→ EXERCISE DIRECTIONS
Output must match the records, character for character.

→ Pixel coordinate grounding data
==========
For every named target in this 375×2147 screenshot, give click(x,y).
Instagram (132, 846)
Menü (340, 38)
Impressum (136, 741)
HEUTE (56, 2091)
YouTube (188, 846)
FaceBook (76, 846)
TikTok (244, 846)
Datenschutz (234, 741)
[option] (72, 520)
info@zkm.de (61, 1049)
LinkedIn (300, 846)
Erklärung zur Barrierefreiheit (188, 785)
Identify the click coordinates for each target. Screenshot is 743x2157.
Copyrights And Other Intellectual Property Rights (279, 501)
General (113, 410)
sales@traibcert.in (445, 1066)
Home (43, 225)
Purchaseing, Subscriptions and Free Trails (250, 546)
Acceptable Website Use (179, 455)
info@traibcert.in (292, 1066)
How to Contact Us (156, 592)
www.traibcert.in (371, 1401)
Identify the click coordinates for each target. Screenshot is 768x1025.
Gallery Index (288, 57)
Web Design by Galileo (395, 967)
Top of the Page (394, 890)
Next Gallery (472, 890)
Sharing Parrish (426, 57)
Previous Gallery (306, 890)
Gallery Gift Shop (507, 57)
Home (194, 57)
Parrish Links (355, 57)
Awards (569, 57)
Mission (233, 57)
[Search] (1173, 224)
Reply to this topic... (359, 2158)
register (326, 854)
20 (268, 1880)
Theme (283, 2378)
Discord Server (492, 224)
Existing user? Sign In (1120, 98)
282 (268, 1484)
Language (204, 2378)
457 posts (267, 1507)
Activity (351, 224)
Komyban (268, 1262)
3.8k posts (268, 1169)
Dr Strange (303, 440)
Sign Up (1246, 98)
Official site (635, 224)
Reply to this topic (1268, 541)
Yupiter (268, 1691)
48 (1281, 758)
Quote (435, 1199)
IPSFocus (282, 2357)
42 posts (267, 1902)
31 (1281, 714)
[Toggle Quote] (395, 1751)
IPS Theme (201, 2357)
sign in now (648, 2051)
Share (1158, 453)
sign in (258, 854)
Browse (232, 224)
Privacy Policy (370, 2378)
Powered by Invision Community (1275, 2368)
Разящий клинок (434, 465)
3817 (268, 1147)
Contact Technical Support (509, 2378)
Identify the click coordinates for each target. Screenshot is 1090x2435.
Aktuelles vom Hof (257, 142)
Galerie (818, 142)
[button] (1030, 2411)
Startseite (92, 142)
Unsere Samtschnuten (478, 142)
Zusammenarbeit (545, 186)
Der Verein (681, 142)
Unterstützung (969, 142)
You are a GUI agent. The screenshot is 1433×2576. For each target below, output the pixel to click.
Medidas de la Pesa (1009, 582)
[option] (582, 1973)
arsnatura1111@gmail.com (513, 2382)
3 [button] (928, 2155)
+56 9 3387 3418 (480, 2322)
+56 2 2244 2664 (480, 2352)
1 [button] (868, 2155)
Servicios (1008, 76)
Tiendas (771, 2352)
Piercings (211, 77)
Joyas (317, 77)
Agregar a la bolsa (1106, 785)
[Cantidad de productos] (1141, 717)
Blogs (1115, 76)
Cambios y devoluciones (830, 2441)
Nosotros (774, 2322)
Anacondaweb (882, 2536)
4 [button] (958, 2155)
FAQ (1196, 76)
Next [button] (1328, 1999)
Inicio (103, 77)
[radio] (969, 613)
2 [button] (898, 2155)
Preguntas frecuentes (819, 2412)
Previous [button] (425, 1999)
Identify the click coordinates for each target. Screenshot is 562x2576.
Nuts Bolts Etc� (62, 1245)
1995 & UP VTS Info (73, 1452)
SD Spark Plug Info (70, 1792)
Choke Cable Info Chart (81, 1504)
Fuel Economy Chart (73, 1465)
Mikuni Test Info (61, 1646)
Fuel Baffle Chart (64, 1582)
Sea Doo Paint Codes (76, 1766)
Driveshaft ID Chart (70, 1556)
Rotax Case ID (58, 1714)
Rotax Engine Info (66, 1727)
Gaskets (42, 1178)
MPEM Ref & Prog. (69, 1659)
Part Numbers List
==========
→ ANSWER BOX
For every named target in this 375×2147 screenshot, give click(x,y).
Instagram (132, 846)
Menü (340, 38)
Impressum (136, 741)
HEUTE (56, 2091)
YouTube (188, 846)
FaceBook (76, 846)
TikTok (244, 846)
Datenschutz (234, 741)
[option] (72, 520)
info@zkm.de (61, 1049)
LinkedIn (300, 846)
Erklärung zur Barrierefreiheit (188, 785)
Identify the click coordinates for each target. Screenshot is 743x2157.
Copyrights And Other Intellectual Property Rights (279, 501)
General (113, 410)
sales@traibcert.in (445, 1066)
Home (43, 225)
Purchaseing, Subscriptions and Free Trails (250, 546)
Acceptable Website Use (179, 455)
info@traibcert.in (292, 1066)
How to Contact Us (156, 592)
www.traibcert.in (371, 1401)
Identify the click coordinates for each target. Screenshot is 768x1025.
Gallery Index (288, 57)
Web Design by Galileo (395, 967)
Top of the Page (394, 890)
Next Gallery (472, 890)
Sharing Parrish (426, 57)
Previous Gallery (306, 890)
Gallery Gift Shop (507, 57)
Home (194, 57)
Parrish Links (355, 57)
Awards (569, 57)
Mission (233, 57)
[Search] (1173, 224)
Reply to this topic... (359, 2158)
register (326, 854)
20 (268, 1880)
Theme (283, 2378)
Discord Server (492, 224)
Existing user? Sign In (1120, 98)
282 (268, 1484)
Language (204, 2378)
457 posts (267, 1507)
Activity (351, 224)
Komyban (268, 1262)
3.8k posts (268, 1169)
Dr Strange (303, 440)
Sign Up (1246, 98)
Official site (635, 224)
Reply to this topic (1268, 541)
Yupiter (268, 1691)
48 (1281, 758)
Quote (435, 1199)
IPSFocus (282, 2357)
42 posts (267, 1902)
31 (1281, 714)
[Toggle Quote] (395, 1751)
IPS Theme (201, 2357)
sign in now (648, 2051)
Share (1158, 453)
sign in (258, 854)
Browse (232, 224)
Privacy Policy (370, 2378)
Powered by Invision Community (1275, 2368)
Разящий клинок (434, 465)
3817 (268, 1147)
Contact Technical Support (509, 2378)
Identify the click coordinates for each target. Screenshot is 1090x2435.
Aktuelles vom Hof (257, 142)
Galerie (818, 142)
[button] (1030, 2411)
Startseite (92, 142)
Unsere Samtschnuten (478, 142)
Zusammenarbeit (545, 186)
Der Verein (681, 142)
Unterstützung (969, 142)
You are a GUI agent. The screenshot is 1433×2576. For each target below, output the pixel to click.
Medidas de la Pesa (1009, 582)
[option] (582, 1973)
arsnatura1111@gmail.com (513, 2382)
3 [button] (928, 2155)
+56 9 3387 3418 (480, 2322)
+56 2 2244 2664 (480, 2352)
1 [button] (868, 2155)
Servicios (1008, 76)
Tiendas (771, 2352)
Piercings (211, 77)
Joyas (317, 77)
Agregar a la bolsa (1106, 785)
[Cantidad de productos] (1141, 717)
Blogs (1115, 76)
Cambios y devoluciones (830, 2441)
Nosotros (774, 2322)
Anacondaweb (882, 2536)
4 [button] (958, 2155)
FAQ (1196, 76)
Next [button] (1328, 1999)
Inicio (103, 77)
[radio] (969, 613)
2 [button] (898, 2155)
Preguntas frecuentes (819, 2412)
Previous [button] (425, 1999)
Identify the click coordinates for each target. Screenshot is 562x2576.
Nuts Bolts Etc� (62, 1245)
1995 & UP VTS Info (73, 1452)
SD Spark Plug Info (70, 1792)
Choke Cable Info Chart (81, 1504)
Fuel Economy Chart (73, 1465)
Mikuni Test Info (61, 1646)
Fuel Baffle Chart (64, 1582)
Sea Doo Paint Codes (76, 1766)
Driveshaft ID Chart (70, 1556)
Rotax Case ID (58, 1714)
Rotax Engine Info (66, 1727)
Gaskets (42, 1178)
MPEM Ref & Prog. (69, 1659)
Part Numbers List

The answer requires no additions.